Sometimes, Levering receives spurts of notifications all at once. “This month, we heard about the death of a police officer, two service members and Barbara Bush, so the flag was up and down a lot,” he said.
At other times, the flags are lowered for restoration. For example, because the Paresky flag lies in between the lines of east and west and the “wind blows over the mountain right in between Sage Hall and Paresky,” Levering explained, the flag can be damaged. The flag material, therefore, needs to be durable, and the bigger the flag, the better it is built. Flags on campus are replaced every year, and old flags are “folded according to protocol, and we have an employee take them to the Veterans of Foreign Wars in North Adams [to properly dispose of them].”
Levering recounted fond stories regarding the flags and the College community. A few years ago, a “father of an alum contacted [the College] about his daughter who was going to be married in the next month, and he was wondering if he could get an American flag to be flown over the campus, folded and presented to her as a wedding gift,” he recalled, smiling.
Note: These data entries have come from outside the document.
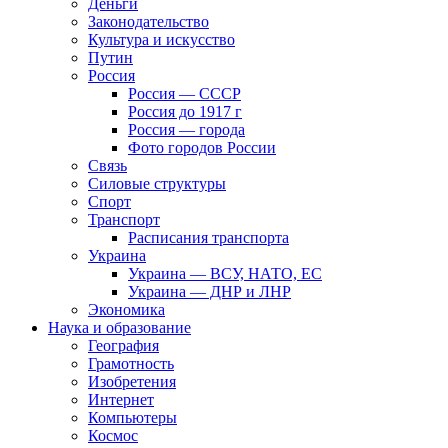
Деньги
Законодательство
Культура и искусство
Путин
Россия
Россия — СССР
Россия до 1917 г
Россия — города
Фото городов России
Связь
Силовые структуры
Спорт
Транспорт
Расписания транспорта
Украина
Украина — ВСУ, НАТО, ЕС
Украина — ДНР и ЛНР
Экономика
Наука и образование
География
Грамотность
Изобретения
Интернет
Компьютеры
Космос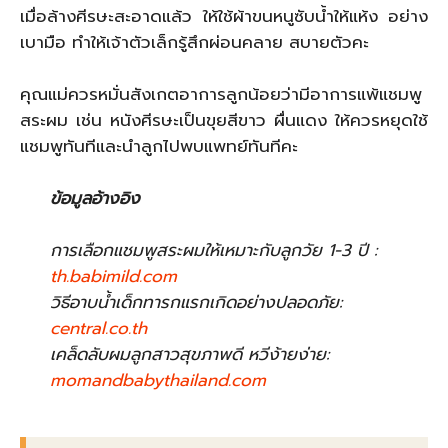
เมื่อล้างศีรษะสะอาดแล้ว ให้ใช้ผ้าขนหนูซับน้ำให้แห้ง อย่าง
เบามือ ทำให้เจ้าตัวเล็กรู้สึกผ่อนคลาย สบายตัวคะ
คุณแม่ควรหมั่นสังเกตอาการลูกน้อยว่ามีอาการแพ้แชมพู
สระผม เช่น หนังศีรษะเป็นขุยสีขาว ผื่นแดง ให้ควรหยุดใช้
แชมพูทันทีและนำลูกไปพบแพทย์ทันทีคะ
ข้อมูลอ้างอิง
การเลือกแชมพูสระผมให้เหมาะกับลูกวัย 1-3 ปี :
th.babimild.com
วิธีอาบน้ำเด็กทารกแรกเกิดอย่างปลอดภัย:
central.co.th
เคล็ดลับผมลูกสาวสุขภาพดี หวีง้ายง่าย:
momandbabythailand.com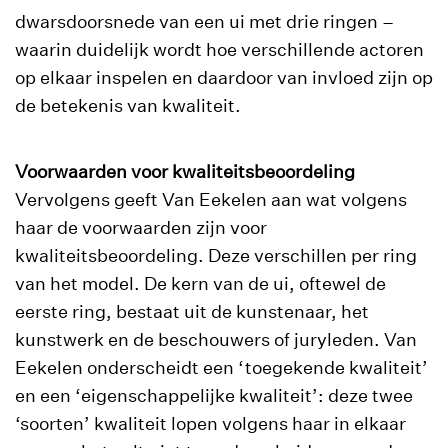
dwarsdoorsnede van een ui met drie ringen –
waarin duidelijk wordt hoe verschillende actoren
op elkaar inspelen en daardoor van invloed zijn op
de betekenis van kwaliteit.
Voorwaarden voor kwaliteitsbeoordeling
Vervolgens geeft Van Eekelen aan wat volgens
haar de voorwaarden zijn voor
kwaliteitsbeoordeling. Deze verschillen per ring
van het model. De kern van de ui, oftewel de
eerste ring, bestaat uit de kunstenaar, het
kunstwerk en de beschouwers of juryleden. Van
Eekelen onderscheidt een ‘toegekende kwaliteit’
en een ‘eigenschappelijke kwaliteit’: deze twee
‘soorten’ kwaliteit lopen volgens haar in elkaar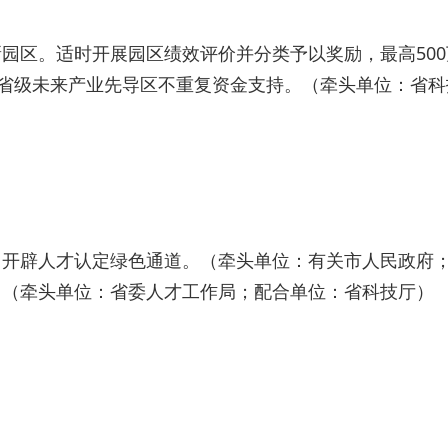
园区。适时开展园区绩效评价并分类予以奖励，最高50
的省级未来产业先导区不重复资金支持。（牵头单位：省
，开辟人才认定绿色通道。（牵头单位：有关市人民政府
。（牵头单位：省委人才工作局；配合单位：省科技厅）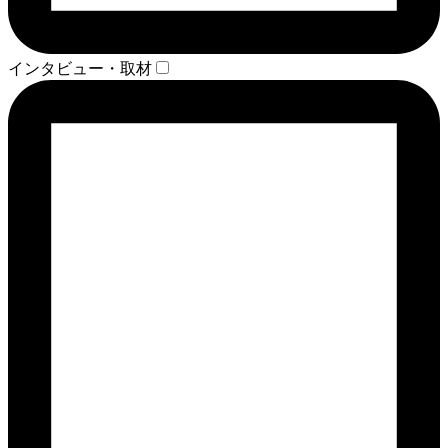
インタビュー・取材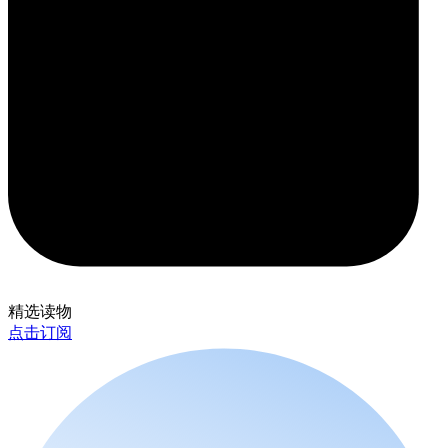
精选读物
点击订阅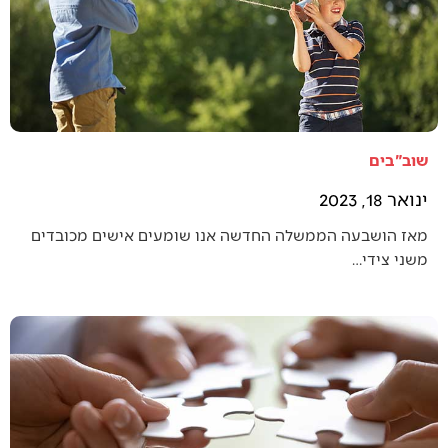
שוב"בים
ינואר 18, 2023
מאז הושבעה הממשלה החדשה אנו שומעים אישים מכובדים
משני צידי…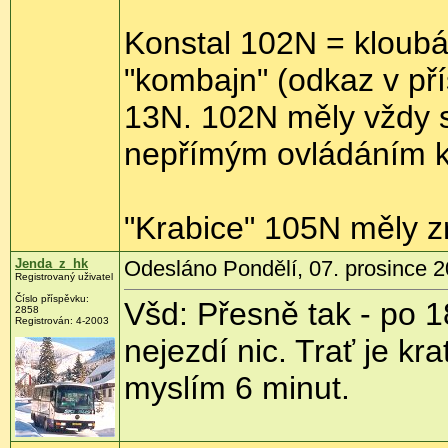
Konstal 102N = kloubák
"kombajn" (odkaz v pří
13N. 102N měly vždy s
nepřímým ovládáním k
"Krabice" 105N měly zr
Jenda_z_hk
Odesláno Pondělí, 07. prosince 2
Registrovaný uživatel
Číslo příspěvku:
Všd: Přesně tak - po 1
2858
Registrován:
4-2003
nejezdí nic. Trať je kra
myslím 6 minut.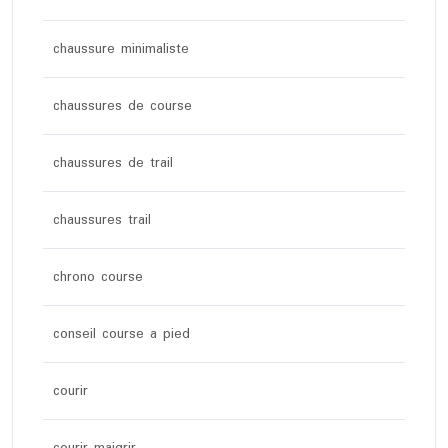
chaussure minimaliste
chaussures de course
chaussures de trail
chaussures trail
chrono course
conseil course a pied
courir
courir maigrir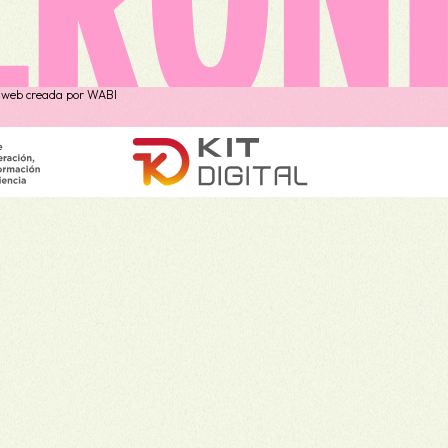
 web creada por
WABI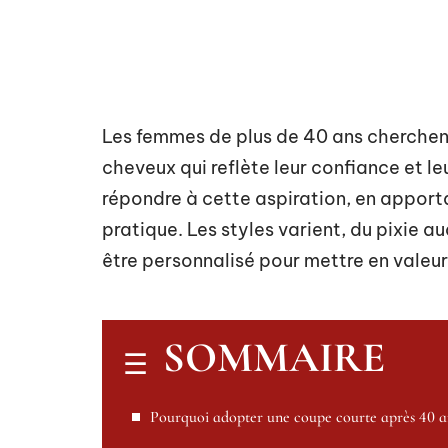
Les femmes de plus de 40 ans cherchent
cheveux qui reflète leur confiance et l
répondre à cette aspiration, en apport
pratique. Les styles varient, du pixie
être personnalisé pour mettre en valeur
SOMMAIRE
Pourquoi adopter une coupe courte après 40 a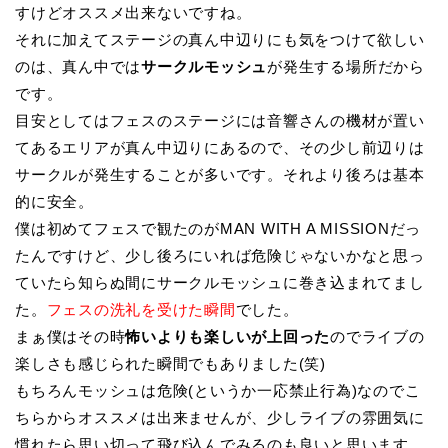
すけどオススメ出来ないですね。
それに加えてステージの真ん中辺りにも気をつけて欲しい
のは、真ん中では
サークルモッシュ
が発生する場所だから
です。
目安としてはフェスのステージには音響さんの機材が置い
てあるエリアが真ん中辺りにあるので、その少し前辺りは
サークルが発生することが多いです。それより後ろは基本
的に安全。
僕は初めてフェスで観たのがMAN WITH A MISSIONだっ
たんですけど、少し後ろにいれば危険じゃないかなと思っ
ていたら知らぬ間にサークルモッシュに巻き込まれてまし
た。
フェスの洗礼を受けた瞬間
でした。
まぁ僕はその時
怖いよりも楽しいが上回った
のでライブの
楽しさも感じられた瞬間でもありました(笑)
もちろんモッシュは危険(というか一応禁止行為)なのでこ
ちらからオススメは出来ませんが、少しライブの雰囲気に
慣れたら思い切って飛び込んでみるのも良いと思います。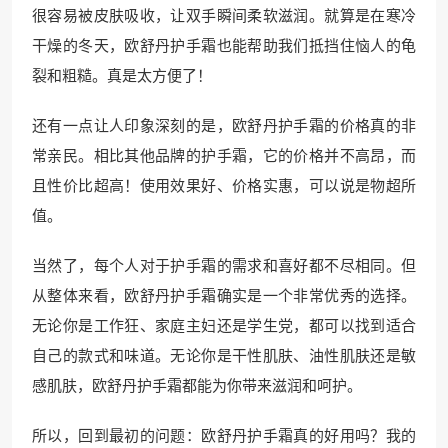
很容易被皮肤吸收，让双手瞬间柔软滋润。就算是在寒冷
干燥的冬天，欧舒丹护手霜也能帮助我们抵挡住恼人的龟
裂和粗糙。真是太方便了！
还有一点让人印象深刻的是，欧舒丹护手霜的价格真的非
常亲民。相比其他品牌的护手霜，它的价格并不高昂，而
且性价比超高！使用效果好、价格实惠，可以说是物超所
值。
当然了，每个人对于护手霜的需求和喜好都不尽相同。但
从整体来看，欧舒丹护手霜确实是一个非常优秀的选择。
无论你是工作狂、家庭主妇还是学生党，都可以找到适合
自己的款式和味道。无论你是干性肌肤、油性肌肤还是敏
感肌肤，欧舒丹护手霜都能为你带来滋润和呵护。
所以，回到最初的问题：欧舒丹护手霜真的好用吗？我的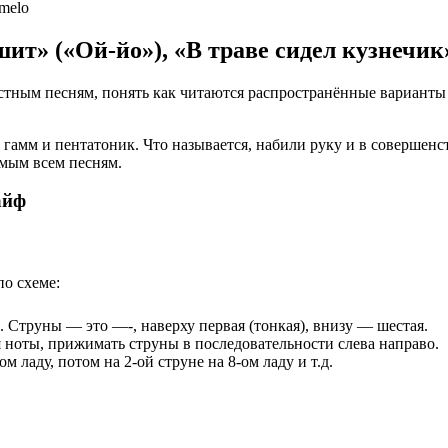
_melo
ит» («Ой-йо»), «В траве сидел кузнечик»
стным песням, понять как читаются распространённые варианты 
 гамм и пентатоник. Что называется, набили руку и в совершен
омым всем песням.
айф
по схеме:
. Струны — это —-, наверху первая (тонкая), внизу — шестая.
 ноты, прижимать струны в последовательности слева направо.
ом ладу, потом на 2-ой струне на 8-ом ладу и т.д.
Naturally, the College purchased a flag, flew it over the campus for a day, lowered it and returned it to the father.
Flags are symbolic to campus life in other ways as well. The College purchases flags from students’ home countries to fly on Commencement Day. “This year, we are flying 60 flags,” Levering said.
If flag devotees or newly interested students want to learn why the flag is at half-mast, Levering has started sending in Daily Messages with more information on the occasion that has prompted Facilities to lower the College’s flags to half-staff on a given day.